→ **Exercise prompt**
Without copying the images, write out all the entries below verbatim.

→ **Records shown**

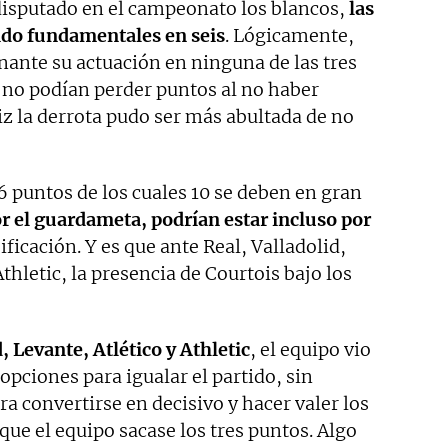
disputado en el campeonato los blancos,
las
ido fundamentales en seis
. Lógicamente,
ante su actuación en ninguna de las tres
s no podían perder puntos al no haber
z la derrota pudo ser más abultada de no
6 puntos de los cuales 10 se deben en gran
or el guardameta, podrían estar incluso por
ificación. Y es que ante Real, Valladolid,
Athletic, la presencia de Courtois bajo los
, Levante, Atlético y Athletic
, el equipo vio
opciones para igualar el partido, sin
ra convertirse en decisivo y hacer valer los
ue el equipo sacase los tres puntos. Algo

→ **Exercise output**
disputado en el campeonato los blancos,
las
ido fundamentales en seis
. Lógicamente,
ante su actuación en ninguna de las tres
s no podían perder puntos al no haber
z la derrota pudo ser más abultada de no
6 puntos de los cuales 10 se deben en gran
or el guardameta, podrían estar incluso por
ificación. Y es que ante Real, Valladolid,
Athletic, la presencia de Courtois bajo los
, Levante, Atlético y Athletic
, el equipo vio
opciones para igualar el partido, sin
ra convertirse en decisivo y hacer valer los
ue el equipo sacase los tres puntos. Algo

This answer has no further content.